Do you wish your had an iPad, an Android phone, an Amazon Fire or an HDTV?
An interesting – and rather fun – survey, by digital media company Captivate Network , Chelmsford, Massachusetts, has just been released: the latest Captivate Office Pulse asked more than 580 North American white‐collar workers about their attitudes toward high tech devices.
Of the total respondents. 73% identified smartphones, tablets, e-readers and HDTVs as their favorites and 30% reported being ‘very envious’ of the devices their colleagues brought into the workplace. The Captivate Office Pulse also identified the most envious people in the workplac: 60% of those displaying tech envy are working moms who are more than 30 years old with annual household incomes of less than $125,000.
“With the prevalence of personal technology around the office, and the high frequency that it’s shared – 40% reported regularly seeing co‐workers using tech devices – it’s not surprising that tech envy occurs,” says Scott Marden, research director at Captivate Network. “Overall, we found that professionals want what they don’t have – whether it’s an upgrade to an existing device or the next new technology.”
Among respondents, 30% reported being very envious of the technology their colleagues have and they do not. However, rather than wishing people would be quiet about their new acquisitions, 35% of people would like to hear and see more.
Things are similar when it comes to technology owned by friends/family, with 26% responding they are envious of others’ devices and 39% saying they would like to see and hear more.
People are exposed to more technology in the workplace – and reported higher levels – than with friends/family. Regardless of location, many people want to learn more about the devices they see others using.
“With CES wrapped up and a host of new tech toys in people’s hands following the holidays, we also thought it was a good time to look into people’s general attitudes toward consumer technology,” says Marden. “Not only do the results of this Office Pulse provide a glimpse into what devices people have and love, but it also lets us know what they wish they had.”
When asked to name their favorite technology, 73% of respondents named the following four devices: smartphones (43%), tablets (15%), e-readers (8%) and HDTVs (7%).
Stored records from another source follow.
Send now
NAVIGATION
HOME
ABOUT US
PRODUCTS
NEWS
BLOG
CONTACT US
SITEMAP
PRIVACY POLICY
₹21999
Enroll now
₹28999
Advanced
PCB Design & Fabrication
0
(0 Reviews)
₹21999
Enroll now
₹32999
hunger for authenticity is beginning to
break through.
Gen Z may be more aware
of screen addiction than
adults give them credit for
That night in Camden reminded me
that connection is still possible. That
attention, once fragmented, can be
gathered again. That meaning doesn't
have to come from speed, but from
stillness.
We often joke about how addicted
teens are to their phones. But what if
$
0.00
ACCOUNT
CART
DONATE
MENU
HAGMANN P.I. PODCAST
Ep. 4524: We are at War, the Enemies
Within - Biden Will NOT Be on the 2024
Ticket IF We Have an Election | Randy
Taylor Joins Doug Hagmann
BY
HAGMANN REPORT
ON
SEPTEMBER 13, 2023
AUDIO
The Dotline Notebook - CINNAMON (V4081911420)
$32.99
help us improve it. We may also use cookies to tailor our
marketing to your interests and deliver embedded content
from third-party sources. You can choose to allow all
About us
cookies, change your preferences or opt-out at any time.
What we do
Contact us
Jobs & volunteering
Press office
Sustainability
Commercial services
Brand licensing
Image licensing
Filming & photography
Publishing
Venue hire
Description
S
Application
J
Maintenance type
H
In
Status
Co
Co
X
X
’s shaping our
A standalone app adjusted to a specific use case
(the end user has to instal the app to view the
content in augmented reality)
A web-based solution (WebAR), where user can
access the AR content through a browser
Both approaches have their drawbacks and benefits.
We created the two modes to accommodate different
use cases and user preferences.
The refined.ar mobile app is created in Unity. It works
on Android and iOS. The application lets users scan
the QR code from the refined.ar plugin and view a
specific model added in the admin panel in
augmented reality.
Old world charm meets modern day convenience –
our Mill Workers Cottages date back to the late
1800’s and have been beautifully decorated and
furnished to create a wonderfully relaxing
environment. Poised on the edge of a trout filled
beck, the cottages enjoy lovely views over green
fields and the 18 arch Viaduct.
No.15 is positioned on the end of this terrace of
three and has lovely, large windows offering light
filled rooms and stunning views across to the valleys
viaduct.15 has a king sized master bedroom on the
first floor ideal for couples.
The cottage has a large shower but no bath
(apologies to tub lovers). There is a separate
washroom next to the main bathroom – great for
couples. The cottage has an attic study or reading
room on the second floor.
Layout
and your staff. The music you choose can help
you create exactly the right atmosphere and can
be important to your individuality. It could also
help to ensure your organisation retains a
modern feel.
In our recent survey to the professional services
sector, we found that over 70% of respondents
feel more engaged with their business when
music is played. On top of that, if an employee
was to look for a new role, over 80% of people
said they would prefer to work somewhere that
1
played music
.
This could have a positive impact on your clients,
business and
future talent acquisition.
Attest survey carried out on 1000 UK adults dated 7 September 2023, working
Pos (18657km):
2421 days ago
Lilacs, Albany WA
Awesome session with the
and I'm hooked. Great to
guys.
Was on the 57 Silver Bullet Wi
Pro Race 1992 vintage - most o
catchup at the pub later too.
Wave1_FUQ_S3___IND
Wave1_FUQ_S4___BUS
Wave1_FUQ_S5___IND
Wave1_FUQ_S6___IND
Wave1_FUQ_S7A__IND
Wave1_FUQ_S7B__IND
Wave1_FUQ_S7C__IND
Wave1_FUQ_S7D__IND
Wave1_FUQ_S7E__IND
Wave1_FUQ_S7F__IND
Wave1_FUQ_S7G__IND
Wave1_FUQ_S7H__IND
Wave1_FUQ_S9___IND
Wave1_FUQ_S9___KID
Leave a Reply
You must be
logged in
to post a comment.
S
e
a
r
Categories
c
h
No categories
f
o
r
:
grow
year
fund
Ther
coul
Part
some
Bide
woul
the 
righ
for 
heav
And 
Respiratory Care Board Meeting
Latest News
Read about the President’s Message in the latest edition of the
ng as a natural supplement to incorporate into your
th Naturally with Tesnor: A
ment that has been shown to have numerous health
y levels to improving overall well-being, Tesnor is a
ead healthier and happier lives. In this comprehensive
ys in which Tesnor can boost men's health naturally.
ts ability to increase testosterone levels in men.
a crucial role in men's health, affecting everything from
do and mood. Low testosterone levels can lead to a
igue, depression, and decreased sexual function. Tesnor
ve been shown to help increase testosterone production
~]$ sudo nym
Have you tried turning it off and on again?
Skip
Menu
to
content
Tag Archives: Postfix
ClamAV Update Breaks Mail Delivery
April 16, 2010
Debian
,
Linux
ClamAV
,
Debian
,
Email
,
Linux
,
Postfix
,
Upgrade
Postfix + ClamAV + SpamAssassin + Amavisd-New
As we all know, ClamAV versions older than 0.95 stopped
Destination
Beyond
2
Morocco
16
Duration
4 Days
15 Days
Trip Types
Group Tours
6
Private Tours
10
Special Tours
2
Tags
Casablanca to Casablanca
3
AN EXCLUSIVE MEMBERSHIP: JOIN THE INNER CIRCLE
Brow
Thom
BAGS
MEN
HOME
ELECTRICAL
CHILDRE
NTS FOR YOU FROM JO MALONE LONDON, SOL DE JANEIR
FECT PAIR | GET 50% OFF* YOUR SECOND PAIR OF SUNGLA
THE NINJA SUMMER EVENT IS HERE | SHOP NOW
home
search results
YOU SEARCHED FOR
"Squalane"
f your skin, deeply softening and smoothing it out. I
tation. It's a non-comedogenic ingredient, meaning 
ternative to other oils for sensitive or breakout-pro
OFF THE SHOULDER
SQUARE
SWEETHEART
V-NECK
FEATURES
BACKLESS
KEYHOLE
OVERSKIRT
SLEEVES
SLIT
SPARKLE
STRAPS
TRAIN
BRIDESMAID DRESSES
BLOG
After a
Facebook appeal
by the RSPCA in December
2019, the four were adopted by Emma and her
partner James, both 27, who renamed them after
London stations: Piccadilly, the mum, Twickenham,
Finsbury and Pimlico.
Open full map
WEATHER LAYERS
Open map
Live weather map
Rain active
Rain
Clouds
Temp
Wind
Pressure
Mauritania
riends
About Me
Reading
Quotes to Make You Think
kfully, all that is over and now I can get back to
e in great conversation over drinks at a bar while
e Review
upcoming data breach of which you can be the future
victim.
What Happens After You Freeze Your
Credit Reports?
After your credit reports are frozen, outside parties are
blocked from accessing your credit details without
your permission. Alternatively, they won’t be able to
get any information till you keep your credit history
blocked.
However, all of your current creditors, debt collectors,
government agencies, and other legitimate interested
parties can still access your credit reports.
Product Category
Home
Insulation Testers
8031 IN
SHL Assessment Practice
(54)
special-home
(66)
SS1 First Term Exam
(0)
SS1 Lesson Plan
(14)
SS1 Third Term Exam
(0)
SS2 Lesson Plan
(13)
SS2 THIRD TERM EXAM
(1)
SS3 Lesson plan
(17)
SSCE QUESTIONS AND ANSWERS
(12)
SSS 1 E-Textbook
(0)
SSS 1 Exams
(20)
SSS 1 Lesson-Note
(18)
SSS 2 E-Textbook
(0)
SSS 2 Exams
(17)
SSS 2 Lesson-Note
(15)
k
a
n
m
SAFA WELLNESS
While smartphones are the most popular devices among all groups, there were differences in device preference based on income, age and gender. Affluents, for example, are most fond of tablets, while women like e-readers far more than men.
When it comes to the devices people want, 54% identified the following: tablets (32%), smartphones (12%), e-readers (6%) and HDTVs (4%).
While there are many areas of similarity in terms of the devices people have and those they want, there are differences in where people use their devices. And lthough there are a growing number of tablet and smartphone brands to choose from, Apple products were the most desired. For HDTVs and e-readers, Samsung and Kindle were named most, respectively, followed by Sony (for TVs) and Nook (for e-readers).
Among the top brands desired by adults in each category are – tablets: iPad 80%; smart phones: iPhone 73%; E‐reader: Kindle 60%; HDTVs Samsung 25%
“Our Office Pulse studies continue to demonstrate the influence that co-workers have on each other,” says Marden. “People love their technology: they carry devices with them; they talk about and share them; want to learn more about them – and this interest, in many cases, induces a new purchase.”
The Office Pulse is an ongoing research initiative that offers timely analysis and insights that help a variety of audiences – particularly marketers – make better business decisions. Captivate commissioned MarketTools , the leader in software and services for Enterprise Feedback Management and Market Research to build and manage the panel across Captivate’s footprint of 1,000+ class A office buildings. The panel, consisting of 4,000+ white-collar professionals, is the source for workplace behavior and advertising communications measurement for dozens of Fortune 500 companies and their agency partners.